Seguro que aún conservaba huellas del trabajo nocturno o un compañero retardado, insistente o simplemente dormido. Los dos minutos se convirtieron en una hora y Charo se predispuso a escuchar toda la historia del viaje, pero especialmente el recorrido por Águilas, con preguntas que trataban de cotejar las postales mentales heredadas de su madre con las que Carvalho traía de tan reciente viaje.

Las destrucciones y desapariciones la entristecieron y las supervivencias le hacían exigir de Carvalho descripciones meticulosas por si las estampas coincidían.

– Te quise traer un libro pero estaba agotado.

– Qué ilusión me habría hecho. ¿La Casita Verde cómo es?

– Es una casa muy especial, como de juguete, sola, delante del mar, pero ya se le acercan los bloques de pisos, no sé cuánto tiempo sobrevivirá.

– ¿Y Terreros? ¿Y las salinas?

– Ya no hay salinas.

– ¡No hay salinas!

¿Para qué necesitaba Charo las salinas de Terreros? Para conservar un recuerdo prestado de dunas de sal terrosa agredidas por el sol.

– Y lo del marino qué bonito. Pobre chico. Va a volver y se va a encontrar con todo el pastel.

A Carvalho se le cerraban los párpados. Biscuter le ofreció su camastro para que atendiera la llamada del sueño y del cansancio aplazado y Carvalho penetró por primera vez en muchos años en aquel pequeño dominio de su asistente, cinco o seis metros cuadrados ocupados por un camastro, una vieja cama turca que Biscuter había comprado en la plaza de las Glorias.

– El año de lo de Carrero, jefe, recuerde.

Un armario de plástico azul cerrado con cremallera, un póster de Sydne Rome desnuda, un calendario de la Caixa 1984, y una pequeña fotografía callejera, con el canto acanalado, en la que aparecía una mujer en traje de paseo deslumbrante y mirando a la cámara con el morro algo canalla. El adjetivo canalla, aunque lo hubiera pronunciado mentalmente, le molestó a Carvalho y se arrepintió. Al fin y al cabo aquella mujer había sido la madre de Biscuter y la había velado hacía poco más de un año, en compañía de su hijo. El camastro parecía construido a la medida de Biscuter y Carvalho notó su alma de metal en las esquinas del cuerpo, pero era tal la agresión del cansancio que se quedó dormido y abrió los ojos a la tarde ya caída. En el reloj mental, la urgencia de una búsqueda. Un salto brusco para recuperar conciencia del lugar y luego el despacho donde Biscuter permanecía con la luz del flexo encendida, las manos cruzadas sobre el regazo y ensimismado o pendiente de un recuerdo pequeño, como su cabeza, como él mismo.

Ganó Carvalho la calle y ni siquiera fue en busca de su coche.

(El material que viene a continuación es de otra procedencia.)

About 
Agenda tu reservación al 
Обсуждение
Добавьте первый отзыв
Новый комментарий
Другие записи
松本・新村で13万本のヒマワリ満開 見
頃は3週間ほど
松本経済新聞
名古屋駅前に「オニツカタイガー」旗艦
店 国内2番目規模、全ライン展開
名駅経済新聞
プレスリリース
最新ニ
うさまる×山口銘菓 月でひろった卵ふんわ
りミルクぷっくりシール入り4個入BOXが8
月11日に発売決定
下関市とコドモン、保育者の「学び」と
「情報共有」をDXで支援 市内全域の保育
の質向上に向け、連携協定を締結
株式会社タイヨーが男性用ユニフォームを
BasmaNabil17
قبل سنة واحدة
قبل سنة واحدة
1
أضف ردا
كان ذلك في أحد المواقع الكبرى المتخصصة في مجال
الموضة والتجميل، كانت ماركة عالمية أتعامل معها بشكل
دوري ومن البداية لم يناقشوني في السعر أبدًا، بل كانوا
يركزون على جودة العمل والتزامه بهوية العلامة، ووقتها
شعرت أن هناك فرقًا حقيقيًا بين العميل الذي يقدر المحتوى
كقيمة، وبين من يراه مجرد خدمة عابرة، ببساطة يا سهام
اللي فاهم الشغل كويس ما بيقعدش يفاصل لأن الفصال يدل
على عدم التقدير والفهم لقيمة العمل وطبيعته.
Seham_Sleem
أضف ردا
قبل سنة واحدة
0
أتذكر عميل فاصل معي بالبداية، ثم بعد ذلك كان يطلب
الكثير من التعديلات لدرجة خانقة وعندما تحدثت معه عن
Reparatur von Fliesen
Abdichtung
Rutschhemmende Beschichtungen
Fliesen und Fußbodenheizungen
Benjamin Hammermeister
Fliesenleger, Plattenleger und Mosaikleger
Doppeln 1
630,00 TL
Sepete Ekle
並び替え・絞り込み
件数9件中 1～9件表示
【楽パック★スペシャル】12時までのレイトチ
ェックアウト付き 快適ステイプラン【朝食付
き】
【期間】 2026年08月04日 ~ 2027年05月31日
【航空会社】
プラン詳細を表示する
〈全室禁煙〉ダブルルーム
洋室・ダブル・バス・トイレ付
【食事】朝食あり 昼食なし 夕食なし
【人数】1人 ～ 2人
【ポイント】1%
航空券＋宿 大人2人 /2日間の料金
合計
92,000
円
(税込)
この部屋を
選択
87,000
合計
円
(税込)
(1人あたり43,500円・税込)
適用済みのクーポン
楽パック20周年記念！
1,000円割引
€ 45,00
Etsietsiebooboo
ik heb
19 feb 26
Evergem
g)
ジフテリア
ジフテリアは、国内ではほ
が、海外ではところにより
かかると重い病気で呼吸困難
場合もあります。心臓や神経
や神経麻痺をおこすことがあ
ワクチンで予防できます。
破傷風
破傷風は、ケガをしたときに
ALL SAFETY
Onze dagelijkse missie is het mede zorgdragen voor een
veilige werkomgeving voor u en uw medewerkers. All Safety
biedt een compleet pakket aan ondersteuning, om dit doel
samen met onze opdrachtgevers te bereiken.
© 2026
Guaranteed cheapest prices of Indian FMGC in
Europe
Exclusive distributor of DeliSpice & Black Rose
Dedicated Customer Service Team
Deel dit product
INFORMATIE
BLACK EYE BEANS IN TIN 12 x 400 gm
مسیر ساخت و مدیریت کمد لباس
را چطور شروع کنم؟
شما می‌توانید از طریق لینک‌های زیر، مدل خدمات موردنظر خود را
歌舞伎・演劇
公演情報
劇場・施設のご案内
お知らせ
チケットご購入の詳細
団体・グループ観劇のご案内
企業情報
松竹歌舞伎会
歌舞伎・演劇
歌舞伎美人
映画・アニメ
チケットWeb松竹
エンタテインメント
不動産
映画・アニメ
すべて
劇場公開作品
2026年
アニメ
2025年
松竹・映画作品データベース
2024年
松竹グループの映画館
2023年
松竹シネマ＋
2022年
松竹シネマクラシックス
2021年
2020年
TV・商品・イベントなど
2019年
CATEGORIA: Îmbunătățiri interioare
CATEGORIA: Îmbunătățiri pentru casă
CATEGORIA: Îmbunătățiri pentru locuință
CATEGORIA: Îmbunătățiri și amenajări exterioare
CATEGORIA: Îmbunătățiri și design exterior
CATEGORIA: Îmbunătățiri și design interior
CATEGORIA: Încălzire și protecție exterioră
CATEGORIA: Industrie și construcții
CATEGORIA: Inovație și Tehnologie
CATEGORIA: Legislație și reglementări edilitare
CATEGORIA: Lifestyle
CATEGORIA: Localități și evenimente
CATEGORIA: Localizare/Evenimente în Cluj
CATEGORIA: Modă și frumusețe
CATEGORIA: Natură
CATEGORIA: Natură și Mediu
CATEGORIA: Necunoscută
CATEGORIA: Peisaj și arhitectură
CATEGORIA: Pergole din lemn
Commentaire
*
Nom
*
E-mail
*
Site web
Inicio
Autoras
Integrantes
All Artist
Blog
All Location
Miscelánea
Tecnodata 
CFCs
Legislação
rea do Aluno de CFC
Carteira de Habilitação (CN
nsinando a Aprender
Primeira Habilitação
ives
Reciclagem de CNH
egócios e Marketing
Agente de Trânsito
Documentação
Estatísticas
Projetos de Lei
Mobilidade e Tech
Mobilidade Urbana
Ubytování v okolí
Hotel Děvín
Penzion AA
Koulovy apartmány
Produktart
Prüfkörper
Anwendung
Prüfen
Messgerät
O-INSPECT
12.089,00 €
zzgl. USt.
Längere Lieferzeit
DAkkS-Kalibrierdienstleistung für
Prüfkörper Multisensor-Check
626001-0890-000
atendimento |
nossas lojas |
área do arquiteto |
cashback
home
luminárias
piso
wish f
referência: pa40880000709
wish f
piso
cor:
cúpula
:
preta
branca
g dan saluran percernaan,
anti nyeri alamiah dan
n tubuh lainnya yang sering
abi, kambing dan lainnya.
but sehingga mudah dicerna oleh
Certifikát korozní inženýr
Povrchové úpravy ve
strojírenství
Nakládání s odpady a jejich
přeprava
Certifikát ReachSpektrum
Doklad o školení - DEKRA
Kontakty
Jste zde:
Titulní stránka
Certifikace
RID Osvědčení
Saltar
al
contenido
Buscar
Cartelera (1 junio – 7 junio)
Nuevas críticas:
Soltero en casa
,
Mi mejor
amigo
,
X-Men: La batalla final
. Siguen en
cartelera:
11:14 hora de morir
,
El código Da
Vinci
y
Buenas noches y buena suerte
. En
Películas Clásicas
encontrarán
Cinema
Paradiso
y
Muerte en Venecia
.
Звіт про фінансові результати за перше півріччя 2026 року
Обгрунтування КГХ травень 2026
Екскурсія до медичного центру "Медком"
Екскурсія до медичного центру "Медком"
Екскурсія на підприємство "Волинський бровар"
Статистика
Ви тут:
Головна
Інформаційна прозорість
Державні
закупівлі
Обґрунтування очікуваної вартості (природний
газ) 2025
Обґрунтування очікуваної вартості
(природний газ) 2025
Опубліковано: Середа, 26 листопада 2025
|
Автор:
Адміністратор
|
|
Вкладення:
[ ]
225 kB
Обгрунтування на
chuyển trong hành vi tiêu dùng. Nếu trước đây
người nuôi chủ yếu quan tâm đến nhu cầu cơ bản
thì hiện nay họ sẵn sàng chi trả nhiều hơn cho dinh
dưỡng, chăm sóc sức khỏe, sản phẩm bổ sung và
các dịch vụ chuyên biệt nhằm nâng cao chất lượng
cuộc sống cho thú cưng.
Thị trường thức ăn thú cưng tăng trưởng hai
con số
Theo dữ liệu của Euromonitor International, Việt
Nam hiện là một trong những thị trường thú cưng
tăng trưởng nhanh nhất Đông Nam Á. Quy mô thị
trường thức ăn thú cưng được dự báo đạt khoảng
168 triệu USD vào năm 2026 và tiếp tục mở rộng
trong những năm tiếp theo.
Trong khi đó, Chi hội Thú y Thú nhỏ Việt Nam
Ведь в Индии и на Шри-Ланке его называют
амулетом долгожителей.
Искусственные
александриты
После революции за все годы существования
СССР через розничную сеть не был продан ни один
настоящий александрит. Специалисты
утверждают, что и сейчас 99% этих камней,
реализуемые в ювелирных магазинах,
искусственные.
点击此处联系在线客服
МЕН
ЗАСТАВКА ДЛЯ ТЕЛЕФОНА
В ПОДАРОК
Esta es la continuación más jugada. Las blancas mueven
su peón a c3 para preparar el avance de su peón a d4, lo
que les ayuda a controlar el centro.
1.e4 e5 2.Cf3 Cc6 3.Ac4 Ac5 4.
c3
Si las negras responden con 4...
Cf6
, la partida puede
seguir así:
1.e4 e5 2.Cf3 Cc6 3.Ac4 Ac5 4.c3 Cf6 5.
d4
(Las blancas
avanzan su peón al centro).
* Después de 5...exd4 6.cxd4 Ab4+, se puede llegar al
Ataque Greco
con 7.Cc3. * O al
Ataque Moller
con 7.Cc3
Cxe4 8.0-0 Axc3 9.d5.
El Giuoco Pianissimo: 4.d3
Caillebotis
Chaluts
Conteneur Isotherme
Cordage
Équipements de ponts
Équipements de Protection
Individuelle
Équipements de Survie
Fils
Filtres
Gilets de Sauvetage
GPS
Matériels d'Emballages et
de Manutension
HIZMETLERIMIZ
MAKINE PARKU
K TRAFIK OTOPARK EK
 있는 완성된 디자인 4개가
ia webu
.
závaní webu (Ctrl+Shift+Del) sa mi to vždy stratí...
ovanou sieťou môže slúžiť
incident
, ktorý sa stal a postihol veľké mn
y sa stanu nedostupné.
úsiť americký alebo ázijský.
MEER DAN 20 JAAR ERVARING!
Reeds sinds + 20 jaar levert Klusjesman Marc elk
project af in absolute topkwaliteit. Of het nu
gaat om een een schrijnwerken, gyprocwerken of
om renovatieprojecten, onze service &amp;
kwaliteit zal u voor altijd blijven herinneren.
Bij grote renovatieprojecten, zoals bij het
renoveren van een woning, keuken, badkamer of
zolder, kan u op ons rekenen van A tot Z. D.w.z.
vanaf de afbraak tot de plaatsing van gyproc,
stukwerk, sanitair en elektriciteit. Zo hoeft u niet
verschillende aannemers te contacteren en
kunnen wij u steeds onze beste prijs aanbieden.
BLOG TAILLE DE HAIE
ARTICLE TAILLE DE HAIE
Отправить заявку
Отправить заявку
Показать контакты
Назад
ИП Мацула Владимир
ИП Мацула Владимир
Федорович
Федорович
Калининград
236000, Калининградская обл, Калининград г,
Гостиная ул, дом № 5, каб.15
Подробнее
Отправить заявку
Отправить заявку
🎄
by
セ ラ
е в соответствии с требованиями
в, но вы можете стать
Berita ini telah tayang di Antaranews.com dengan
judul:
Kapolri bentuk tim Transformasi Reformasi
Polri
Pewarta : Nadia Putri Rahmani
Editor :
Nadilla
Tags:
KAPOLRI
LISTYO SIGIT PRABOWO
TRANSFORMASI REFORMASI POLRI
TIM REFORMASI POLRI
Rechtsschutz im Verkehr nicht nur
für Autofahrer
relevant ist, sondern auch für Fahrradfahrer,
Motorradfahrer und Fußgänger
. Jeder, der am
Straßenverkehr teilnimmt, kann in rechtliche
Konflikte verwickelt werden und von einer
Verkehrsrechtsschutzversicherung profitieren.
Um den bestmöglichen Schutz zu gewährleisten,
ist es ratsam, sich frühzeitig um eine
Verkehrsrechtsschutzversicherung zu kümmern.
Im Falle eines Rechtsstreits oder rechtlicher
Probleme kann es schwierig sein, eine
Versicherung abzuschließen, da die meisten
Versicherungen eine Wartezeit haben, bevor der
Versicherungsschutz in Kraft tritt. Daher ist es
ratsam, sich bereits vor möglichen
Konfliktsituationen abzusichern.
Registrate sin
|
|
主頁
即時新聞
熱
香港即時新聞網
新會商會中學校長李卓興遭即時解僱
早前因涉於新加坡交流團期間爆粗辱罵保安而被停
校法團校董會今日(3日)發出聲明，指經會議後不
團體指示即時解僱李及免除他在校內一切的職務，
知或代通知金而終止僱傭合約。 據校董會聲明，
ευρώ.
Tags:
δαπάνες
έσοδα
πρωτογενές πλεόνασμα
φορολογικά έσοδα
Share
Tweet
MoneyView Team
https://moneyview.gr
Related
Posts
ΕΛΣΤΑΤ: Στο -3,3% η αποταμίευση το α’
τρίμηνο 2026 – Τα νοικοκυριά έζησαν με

Cogió un taxi que le dejó en las puertas de la dirección escrita por Paquita. Una vieja casa de vecinos en un edificio convencional del Ensanche, portería con luz mortecina, portera con aspecto de no haber salido de allí desde el final de la última guerra y mala gana en el momento de contestarle.

– Aquí no vive ninguna Carol. Está la señora Nisa, pero bueno, a veces ha llegado alguna carta a ese nombre, es verdad. Hable con ella.

Yo no sé nada. Y quiero seguir sin saber nada.

No eran buenas las relaciones entre la señorita o señora Nisa y la portera, dedujo, y subió los escalones que le separaban del entresuelo. Le abrió la puerta un viejo pulcro en traje de pésame y un olor a guiso profundo y pesado.

– ¿Viene a lo del anuncio?

– Es posible. Le hizo pasar a un recibidor semiiluminado y se asomó a un despachito con poca luz donde dos mujeres cuchicheaban. Dijo algo el viejo, volvió sobre sus pasos, olisqueó a Carvalho de refilón y se refugió en un comedor envejecido y por los suelos viejos mosaicos ornamentales.